Today, the market seems to be showing signs of improvement. According to statistics from the Santa Clara County Association of Realtors, n February, there were 38 new listings, putting the city’s total inventory at 72, down from 86 one year ago, a positive sign. There were 17 Los Altos homes for sale closed upon in February, a significant improvement year-over-year, as there were only six sales in February 2009. These homes spent an average of 55 days on the market before selling, up slightly from 50 one year ago. Sold homes received a median price of $1.64 million, which also showed improvement from a year ago, when the price was $1.48 million, an encouraging sign for those in the market.

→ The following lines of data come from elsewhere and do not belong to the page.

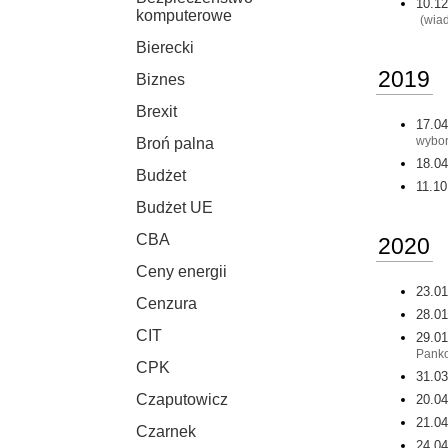
10.12
komputerowe
(
wiad
Bierecki
2019
Biznes
Brexit
17.04
wybor
Broń palna
18.04
Budżet
11.10
Budżet UE
CBA
2020
Ceny energii
23.01
Cenzura
28.01
CIT
29.01
Pank
CPK
31.03
Czaputowicz
20.04
21.04
Czarnek
24.04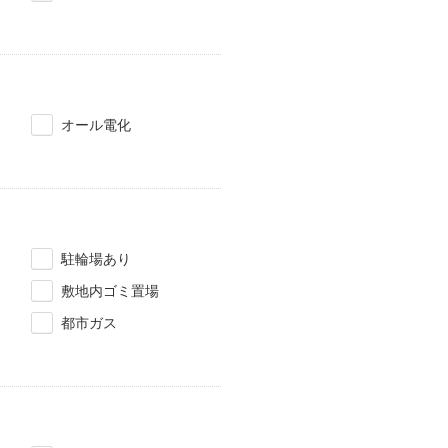
オール電化
駐輪場あり
敷地内ゴミ置場
都市ガス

The condo market in Los Altos showed some mixed signals. There were two new condo listings posted in February to bring the total inventory to 11, exactly half of what it was one year ago. The month accounted for three condo sales, an improvement on just one last year, after spending an average of 58 days on the market in 2010, compared with 61 days in 2009. The median price for a condo sold in Los Altos came out to $780,000, the one area where the trend is still sloping downward, as last year’s median price was $925,000.

The year 2009 saw 269 homes and 39 condos sell in Los Altos. The yearly average saw homes spend 65 days on the market, and condos, 79. The median price for homes sold in Los Altos in 2009 was $1.5 million, and the median condo price was $760,000. Homes received, on average, 95.4% of their asking prices, while condos received 94.9%.